- [WHAT YOU SHOULD DO] Count the lines below that contain "properties". Give only the number.

- [MATERIAL PROVIDED]
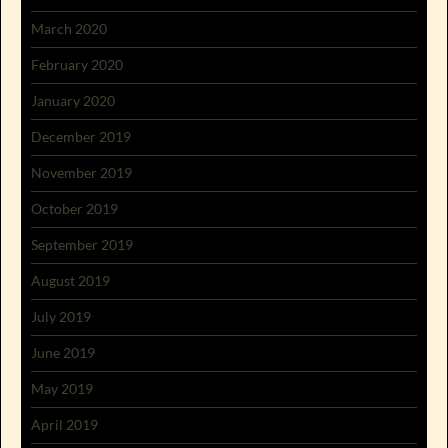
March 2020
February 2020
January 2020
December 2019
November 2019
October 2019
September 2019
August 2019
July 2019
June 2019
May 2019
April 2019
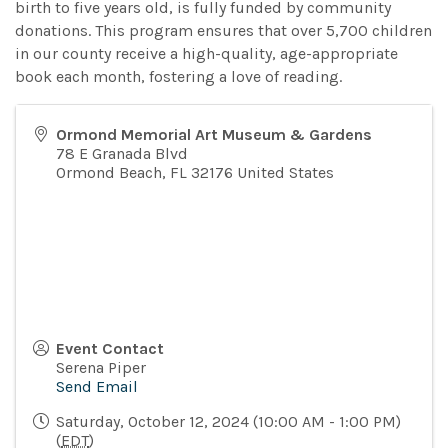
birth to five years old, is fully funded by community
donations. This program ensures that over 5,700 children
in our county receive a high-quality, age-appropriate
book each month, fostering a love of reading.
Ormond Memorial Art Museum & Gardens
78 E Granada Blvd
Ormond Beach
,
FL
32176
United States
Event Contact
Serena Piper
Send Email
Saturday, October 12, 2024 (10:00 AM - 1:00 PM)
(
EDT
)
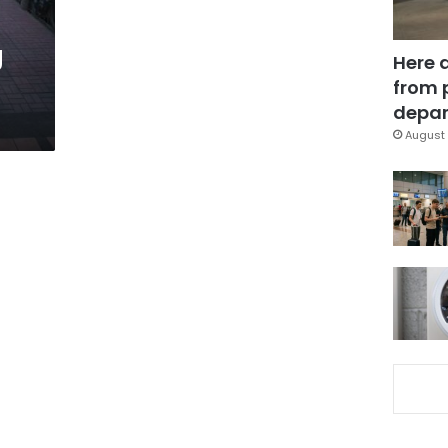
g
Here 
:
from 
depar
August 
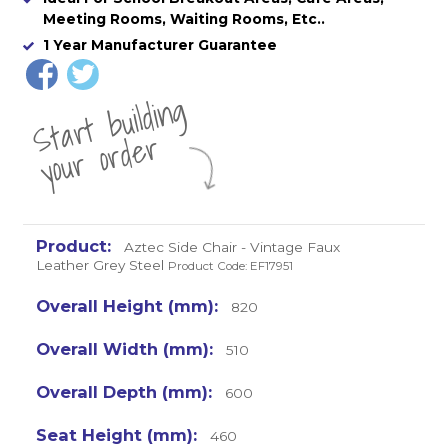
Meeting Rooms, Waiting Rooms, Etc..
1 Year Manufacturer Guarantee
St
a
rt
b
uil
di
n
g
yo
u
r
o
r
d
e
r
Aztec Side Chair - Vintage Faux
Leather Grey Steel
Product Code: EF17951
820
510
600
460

* * *

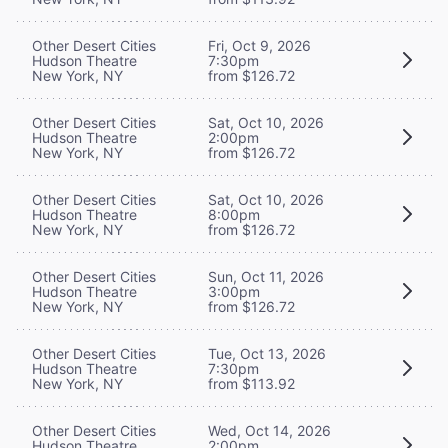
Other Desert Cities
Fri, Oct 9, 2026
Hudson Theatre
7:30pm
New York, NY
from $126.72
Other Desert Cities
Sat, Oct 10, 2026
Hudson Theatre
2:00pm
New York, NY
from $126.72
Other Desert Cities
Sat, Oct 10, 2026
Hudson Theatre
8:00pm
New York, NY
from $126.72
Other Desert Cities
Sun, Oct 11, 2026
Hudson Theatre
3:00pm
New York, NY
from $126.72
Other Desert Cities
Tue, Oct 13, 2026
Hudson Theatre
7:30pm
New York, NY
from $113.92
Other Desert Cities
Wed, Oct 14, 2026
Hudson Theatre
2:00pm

==

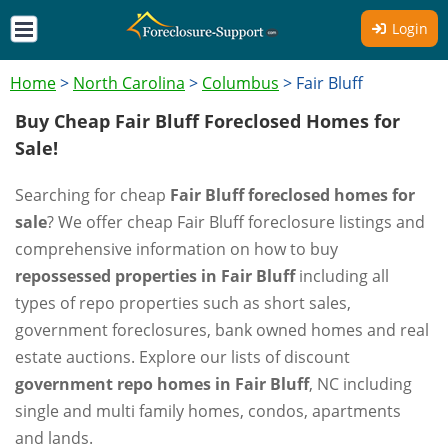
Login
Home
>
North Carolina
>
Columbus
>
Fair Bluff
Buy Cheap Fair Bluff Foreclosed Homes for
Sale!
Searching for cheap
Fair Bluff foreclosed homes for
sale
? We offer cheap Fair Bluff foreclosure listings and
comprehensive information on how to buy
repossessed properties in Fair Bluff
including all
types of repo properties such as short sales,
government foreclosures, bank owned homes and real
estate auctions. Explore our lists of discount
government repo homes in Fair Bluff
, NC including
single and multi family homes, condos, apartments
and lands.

- [RESPONSE TO THE EXERCISE] 2